Logo Header Antaranews Jateng

Satu orang meninggal akibat longsor di Sangkanayu Purbalingga

Minggu, 12 April 2026 16:26 WIB
Image Print
Warga bergotong royong melakukan upaya evakuasi terhadap korban tanah dan batu longsor di Desa Sangkanayu, Kecamatan Mrebet, Kabupaten Purbalingga, Jawa Tengah, Minggu (12/4/2026). ANTARA/HO-Pemdes Sangkanayu

Purbalingga (ANTARA) - Kepala Pelaksana Badan Penanggulangan Bencana Daerah (BPBD) Kabupaten Purbalingga Revon Haprindiat mengatakan satu orang meninggal dunia serta satu orang lainnya mengalami luka-luka akibat tanah dan batu longsor di Desa Sangkanayu, Minggu.

“Kami membantu proses evakuasi dan membawa korban ke rumah sakit,” katanya di Purbalingga, Jawa Tengah, Minggu.

Ia mengimbau masyarakat untuk tenang, namun tetap meningkatkan kewaspadaan menyusul potensi cuaca ekstrem yang masih terjadi.

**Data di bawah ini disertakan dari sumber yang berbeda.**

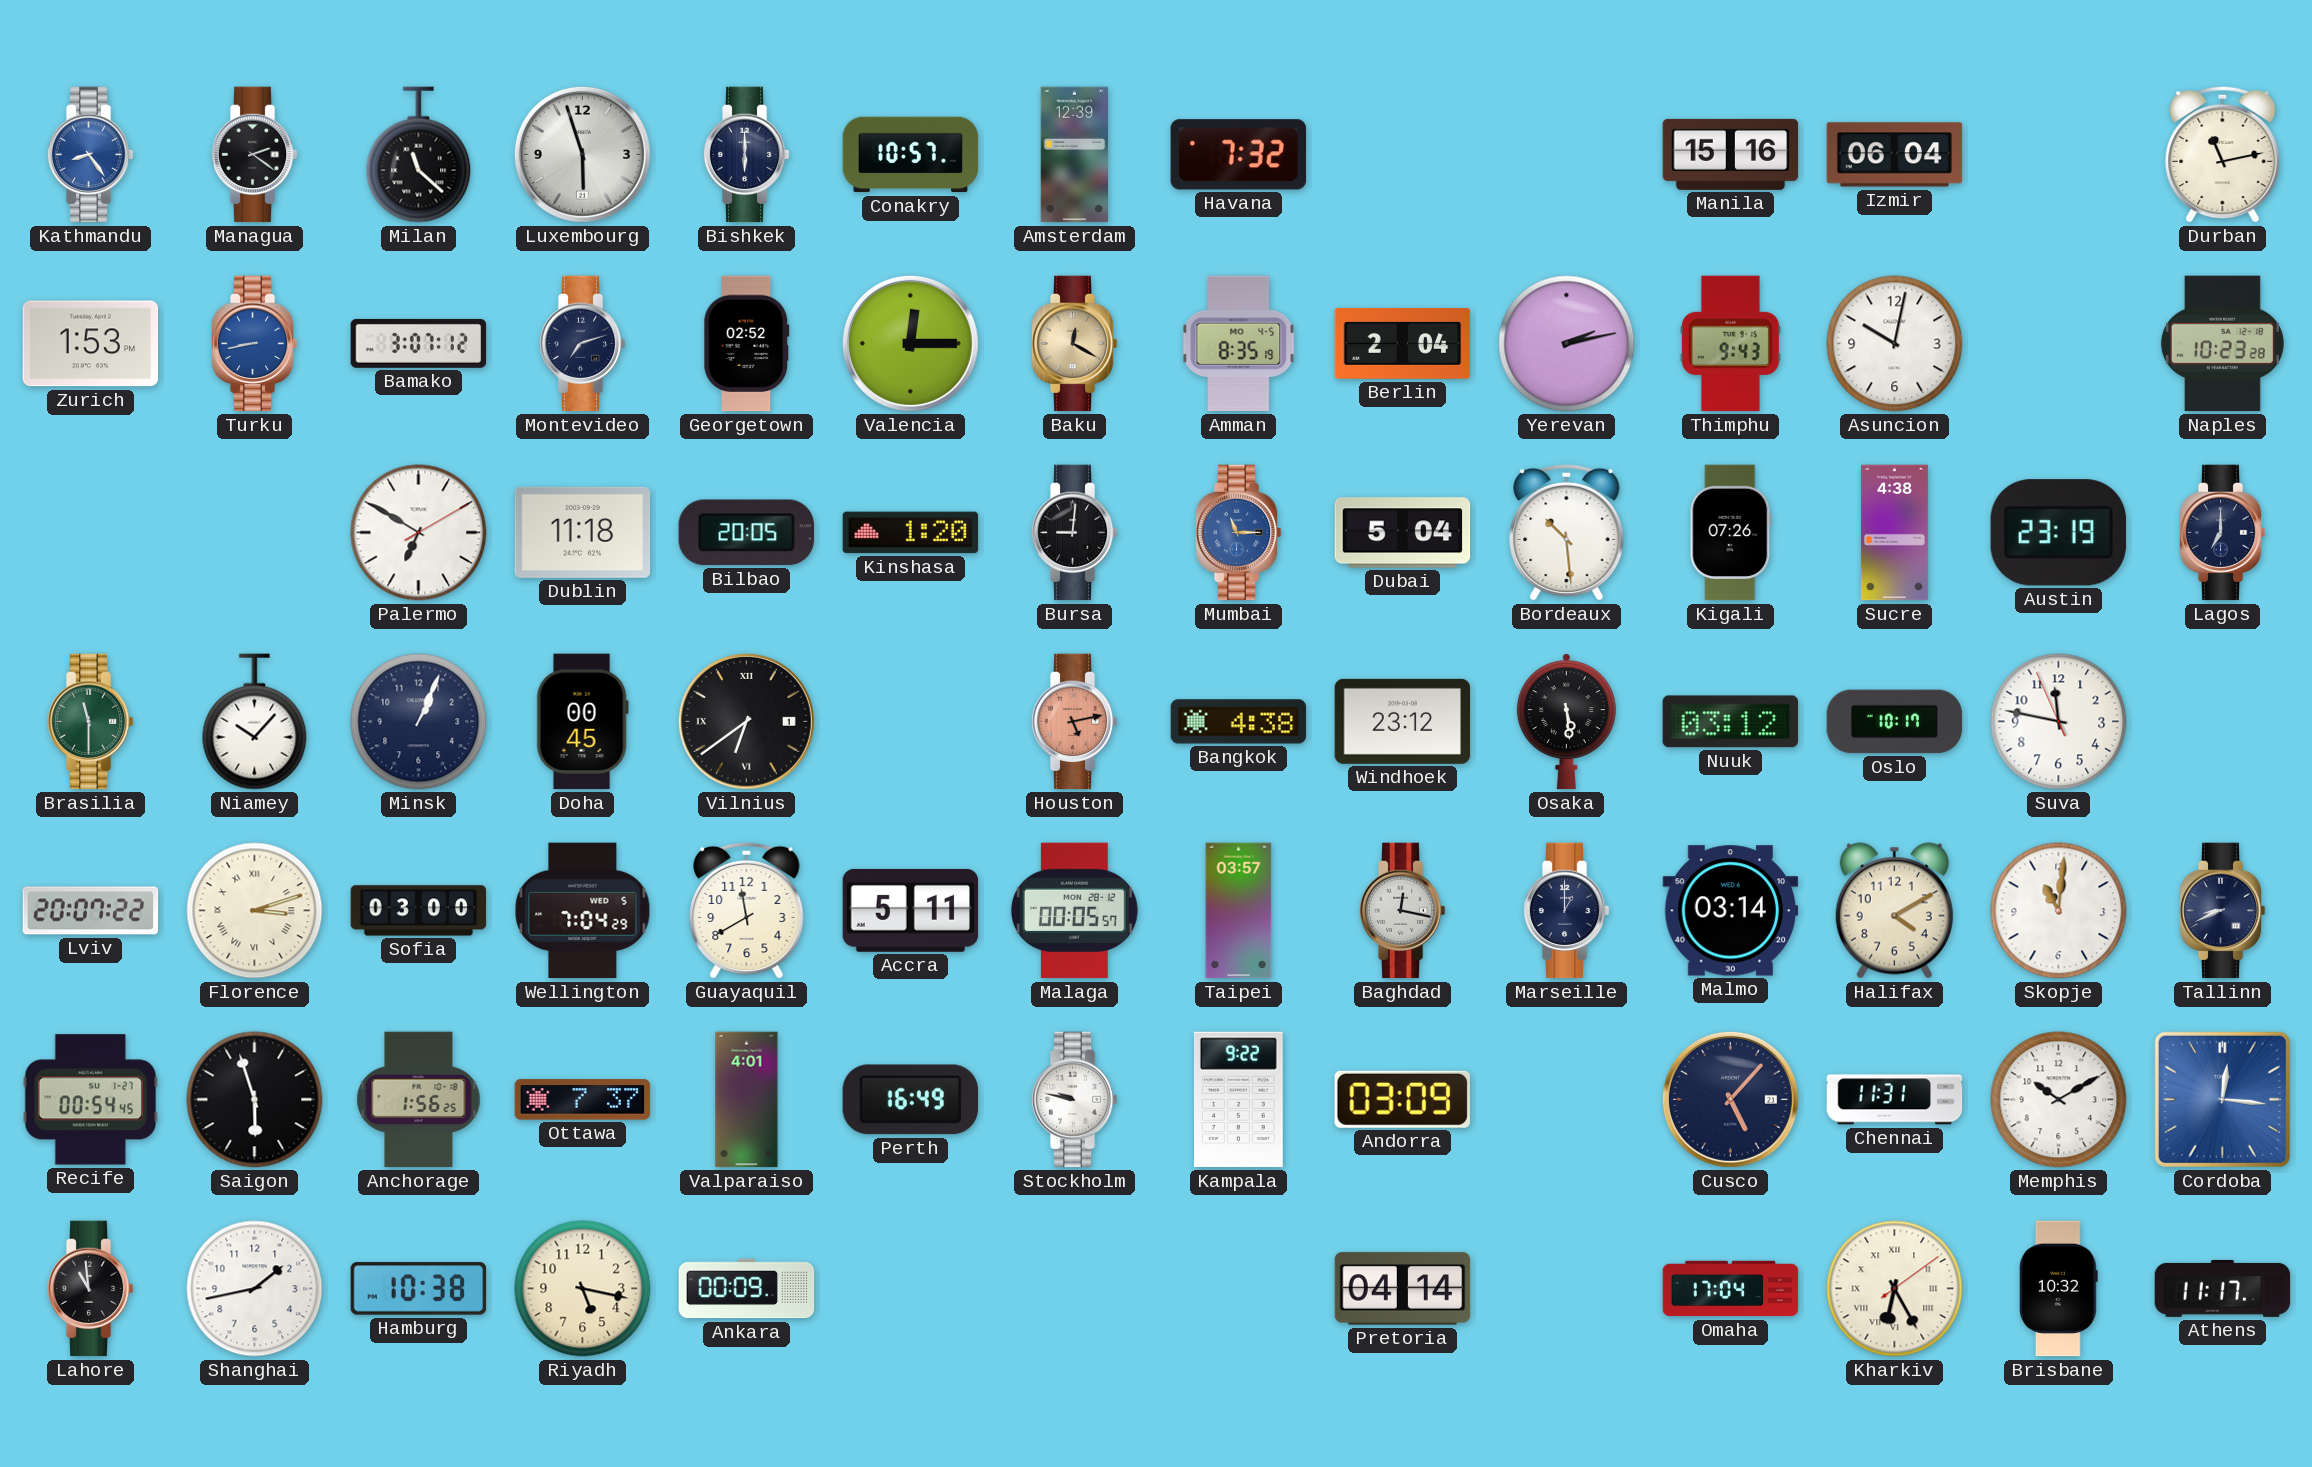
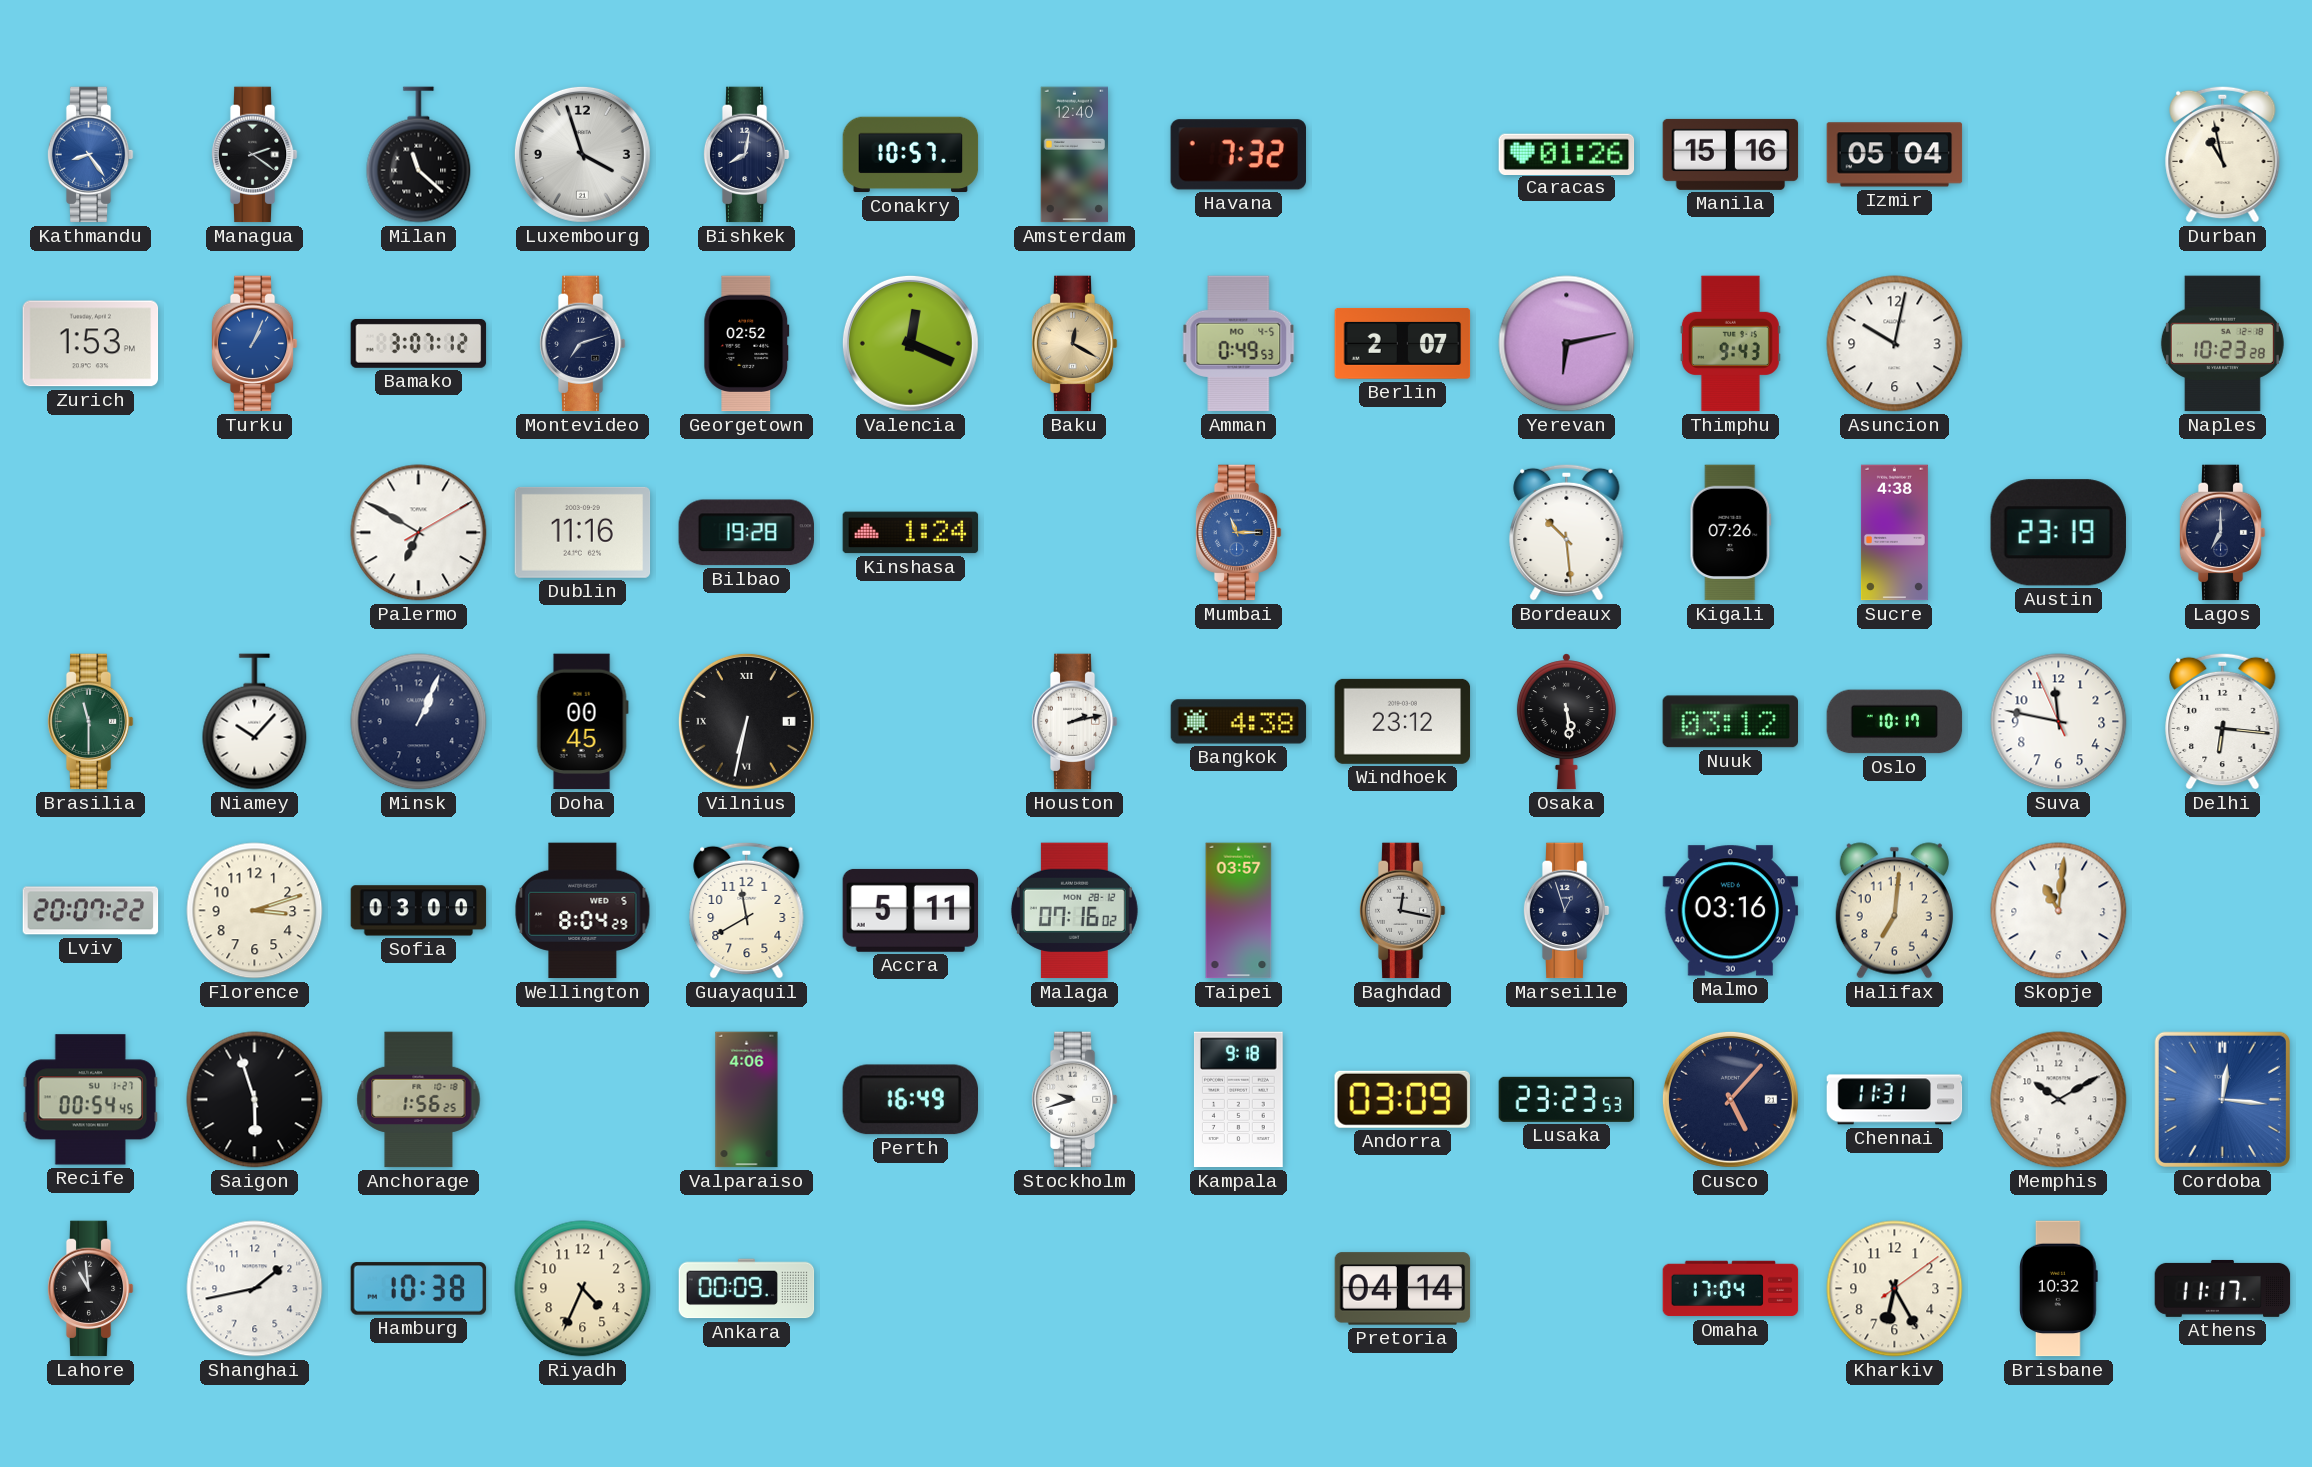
Luxembourg: 5:57 -> 3:57
Bishkek: 6:00 -> 8:02
Amsterdam: 12:39 -> 12:40
Caracas: none -> 01:26
Izmir: 06:04 -> 05:04
Durban: 11:13 -> 10:58
Turku: 8:43 -> 1:04
Valencia: 12:15 -> 12:19
Amman: 8:35 -> 0:49
Berlin: 2:04 -> 2:07
Yerevan: 2:13 -> 6:13
Dublin: 11:18 -> 11:16
Bilbao: 20:05 -> 19:28
Kinshasa: 1:20 -> 1:24
Bursa: 9:01 -> none
Dubai: 5:04 -> none
Vilnius: 6:39 -> 6:32
Houston: 5:13 -> 2:13
Houston dial: salmon -> white
Delhi: none -> 6:16
Florence numerals: Roman -> Arabic
Wellington: 7:04 -> 8:04
Malaga: 00:05 -> 07:16
Marseille: 1:00 -> 12:57
Malmo: 03:14 -> 03:16
Halifax: 4:10 -> 7:01
Tallinn: 8:41 -> none
Ottawa: 7:37 -> none
Valparaiso: 4:01 -> 4:06
Stockholm: 9:47 -> 9:42
Kampala: 9:22 -> 9:18
Lusaka: none -> 23:23
Riyadh: 5:17 -> 4:34
Kharkiv numerals: Roman -> Arabic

Selain itu, kata dia, BPBD terus mendorong penguatan Desa Tangguh Bencana (Destana) guna meningkatkan kesiapsiagaan masyarakat dalam menghadapi potensi bencana.

“Masyarakat tetap tenang dan waspada dengan berbagai kemungkinan. Manakala terjadi cuaca lebih ekstrem, masyarakat diharapkan dapat mempersiapkan diri dan melakukan langkah-langkah mitigasi yang diperlukan,” kata Revon.

Dalam kesempatan terpisah, Kepala Desa Sangkanayu Ali Nur Setiawan mengatakan kejadian tersebut terjadi sekitar pukul 09.55 WIB di pemukiman warga RT 14 RW 5, Dusun Tambleg Pondokangka, Desa Sangkanayu, Kecamatan Mrebet.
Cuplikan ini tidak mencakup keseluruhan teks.